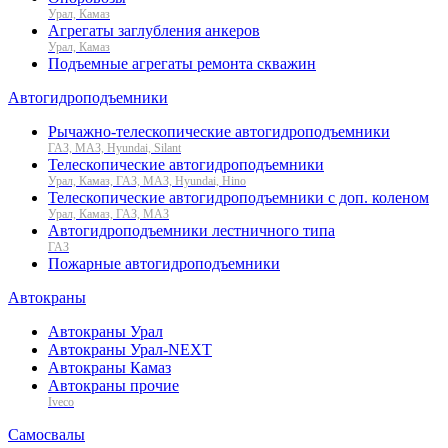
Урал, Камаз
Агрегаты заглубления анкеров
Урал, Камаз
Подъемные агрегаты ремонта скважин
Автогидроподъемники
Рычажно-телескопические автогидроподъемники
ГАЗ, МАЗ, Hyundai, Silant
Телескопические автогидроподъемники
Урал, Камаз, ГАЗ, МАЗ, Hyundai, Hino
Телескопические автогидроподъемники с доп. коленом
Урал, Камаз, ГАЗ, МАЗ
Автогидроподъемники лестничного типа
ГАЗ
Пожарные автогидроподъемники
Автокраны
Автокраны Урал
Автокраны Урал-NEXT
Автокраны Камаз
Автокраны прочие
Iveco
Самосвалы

--

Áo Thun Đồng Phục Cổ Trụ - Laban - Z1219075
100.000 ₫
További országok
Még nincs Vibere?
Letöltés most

--

Which lines in the records above contain the string "Камаз"? Copy them.

Урал, Камаз
Урал, Камаз
Урал, Камаз, ГАЗ, МАЗ, Hyundai, Hino
Урал, Камаз, ГАЗ, МАЗ
Автокраны Камаз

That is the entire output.